The neutral theory of molecular evolution assumes that adaptation is rare and that the effect of adaptation on linked variation, the so-called hitchhiking effect, typically has only little influence on the dynamics of molecular genetic variation. Because of this assumption, it is widely assumed that in most natural populations, hitchhiking can be neglected, or at least reasonably well approximated by the introduction of effective parameters, such as an effective population size. But if molecular adaptation is in fact common, then the assumption may be violated, and we should worry whether population genetic methods and estimates of evolutionary parameters obtained from them are robust to frequent hitchhiking.

In their paper “Frequent adaptation and the McDonald-Kreitman test” (PNAS, 2013), Philipp Messer and Dmitri Petrov investigate this question for one of the key population genetic methods — the McDonald-Kreitman (MK) test. This test forms the basis of most commonly used approaches to measure the rate of adaptation from population genomic data and has been used to argue that in some organisms, such as Drosophila, the rate of adaptation is surprisingly high.

The MK test can substantially underestimate the true rate of adaptation

Messer and Petrov employ their powerful forward simulation software, SLiM (see here), to simulate the evolution of entire chromosomes under a range of parameter values relevant to humans and other organisms, and apply various forms of the MK test to the population genomic data resulting from their simulations.
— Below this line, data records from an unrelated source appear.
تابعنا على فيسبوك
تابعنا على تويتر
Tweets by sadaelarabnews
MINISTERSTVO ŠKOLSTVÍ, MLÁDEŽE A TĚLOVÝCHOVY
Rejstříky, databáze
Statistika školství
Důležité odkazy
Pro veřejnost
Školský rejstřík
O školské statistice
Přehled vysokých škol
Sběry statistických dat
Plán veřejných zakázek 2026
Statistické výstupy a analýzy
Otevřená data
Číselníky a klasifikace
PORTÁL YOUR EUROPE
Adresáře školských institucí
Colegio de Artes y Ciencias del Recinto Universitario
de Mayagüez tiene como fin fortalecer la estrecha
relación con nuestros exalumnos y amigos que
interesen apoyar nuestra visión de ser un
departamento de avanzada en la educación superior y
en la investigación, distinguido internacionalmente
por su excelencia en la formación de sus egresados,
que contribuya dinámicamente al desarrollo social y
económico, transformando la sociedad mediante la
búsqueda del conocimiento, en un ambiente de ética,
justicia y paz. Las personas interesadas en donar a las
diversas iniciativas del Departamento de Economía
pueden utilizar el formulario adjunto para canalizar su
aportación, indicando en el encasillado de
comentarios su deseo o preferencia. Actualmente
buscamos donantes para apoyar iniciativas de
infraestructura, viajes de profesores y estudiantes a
They then study how accurately these methods re-infer the true evolutionary parameters in the simulations. Strikingly, they find that the MK test can substantially underestimate the true rate of adaptation. For instance, they present scenarios where 40% of the amino acid changing substitutions were in fact strongly adaptive in the simulations, while other population parameters resembled those commonly inferred for human evolution, yet the standard MK estimates yield that none of these substitutions were actually adaptive. Fortunately, Messer and Petrov propose a way to avoid these problems by using a simple, asymptotic extension of the MK test.
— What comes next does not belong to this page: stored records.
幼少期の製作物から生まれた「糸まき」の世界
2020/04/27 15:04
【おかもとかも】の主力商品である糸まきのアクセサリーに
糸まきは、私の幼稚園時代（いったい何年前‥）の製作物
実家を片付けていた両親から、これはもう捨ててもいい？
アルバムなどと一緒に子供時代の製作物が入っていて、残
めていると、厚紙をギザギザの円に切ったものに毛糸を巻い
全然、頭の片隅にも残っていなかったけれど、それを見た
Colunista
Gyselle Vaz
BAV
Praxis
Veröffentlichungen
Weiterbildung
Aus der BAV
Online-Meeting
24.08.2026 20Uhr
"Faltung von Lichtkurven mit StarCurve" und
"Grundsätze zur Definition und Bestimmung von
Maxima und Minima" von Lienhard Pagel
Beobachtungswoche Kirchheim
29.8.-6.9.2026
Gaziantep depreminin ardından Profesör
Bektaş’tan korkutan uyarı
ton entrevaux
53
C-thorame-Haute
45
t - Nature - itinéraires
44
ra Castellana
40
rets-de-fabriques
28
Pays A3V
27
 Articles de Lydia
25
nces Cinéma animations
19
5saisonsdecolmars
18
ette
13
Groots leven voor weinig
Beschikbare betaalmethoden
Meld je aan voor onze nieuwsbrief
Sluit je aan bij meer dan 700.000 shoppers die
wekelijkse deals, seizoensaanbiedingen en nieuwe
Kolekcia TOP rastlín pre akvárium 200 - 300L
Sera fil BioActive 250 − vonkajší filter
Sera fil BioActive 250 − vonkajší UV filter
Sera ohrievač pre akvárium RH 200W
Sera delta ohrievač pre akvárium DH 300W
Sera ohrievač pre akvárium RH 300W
Figure: Illustration of the asymptotic MK estimation of the rate of adaptive substitutions : The standard MK approach assumes that all polymorphisms (non-synonymous and synonymous) are neutral. This assumption is likely violated for low frequency polymorphisms, as some of these are likely to be deleterious. The assumption should hold for very high frequency polymorphisms, because they are very unlikely to be deleterious. The asymptotic MK approach uses this fact by looking at the estimated rate from different frequency classes of alleles, and extrapolating to x=1, where the rate is expected to have asymptoted.  
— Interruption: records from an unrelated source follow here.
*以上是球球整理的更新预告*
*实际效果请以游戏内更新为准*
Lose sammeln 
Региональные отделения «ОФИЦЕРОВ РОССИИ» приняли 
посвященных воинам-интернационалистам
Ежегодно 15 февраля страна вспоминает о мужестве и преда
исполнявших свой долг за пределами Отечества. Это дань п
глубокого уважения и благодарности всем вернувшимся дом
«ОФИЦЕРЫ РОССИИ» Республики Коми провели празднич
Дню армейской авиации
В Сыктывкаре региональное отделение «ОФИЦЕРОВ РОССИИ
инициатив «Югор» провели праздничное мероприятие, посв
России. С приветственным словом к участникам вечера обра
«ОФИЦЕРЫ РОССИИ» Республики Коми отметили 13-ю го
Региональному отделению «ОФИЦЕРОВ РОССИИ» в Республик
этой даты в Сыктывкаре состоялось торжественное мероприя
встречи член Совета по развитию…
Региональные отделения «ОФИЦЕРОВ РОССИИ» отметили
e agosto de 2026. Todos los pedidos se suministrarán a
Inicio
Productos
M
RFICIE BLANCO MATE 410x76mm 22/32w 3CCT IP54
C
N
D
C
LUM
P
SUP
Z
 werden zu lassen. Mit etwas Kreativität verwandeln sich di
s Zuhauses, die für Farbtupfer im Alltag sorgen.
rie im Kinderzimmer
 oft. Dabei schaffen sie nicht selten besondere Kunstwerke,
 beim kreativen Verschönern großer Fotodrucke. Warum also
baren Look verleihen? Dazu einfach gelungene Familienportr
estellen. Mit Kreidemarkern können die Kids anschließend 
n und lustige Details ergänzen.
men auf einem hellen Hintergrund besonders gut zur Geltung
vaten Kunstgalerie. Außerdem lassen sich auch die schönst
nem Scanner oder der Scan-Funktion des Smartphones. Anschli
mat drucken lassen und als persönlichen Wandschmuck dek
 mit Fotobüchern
The bigger claim of this straightforward and easy-to-read paper is that the effects of linked selection cannot be simply swept under the rug by introducing effective parameters, such as effective population size or effective strength of selection, and then using these effective parameters in formulae derived from the diffusion approximation under the assumption of free recombination.

Quantifying known biases

Surely, this paper will ruffle some feathers. Some people will argue that these problems have been know for a while in theory. Yet despite this, the vast majority of studies that continue to appear in the literature still pay only cursory lip service, if anything, to these issues. Presumably, this is because it is not well understood analytically to what extent linkage effects affect population genetic estimates, and Messer and Petrov therefore do an important job in quantifying these biases. Hopefully this will help focus the community’s attention to spend some time figuring out how to modify commonly used approaches to place them on a more solid foundation.

Citation: Messer, P. W., & Petrov, D. A. (2013). Frequent adaptation and the McDonald-Kreitman test. Proceedings of the National Academy of Sciences of the United States of America, 110(21), 8615–20. doi:10.1073/pnas.1220835110


Paper author: Philipp Messer is a research associate in Dmitri Petrov’s lab at Stanford, where he studies the population genetics of adaptation using theoretical and computational approaches in concert with the analysis of large-scale population genomic data.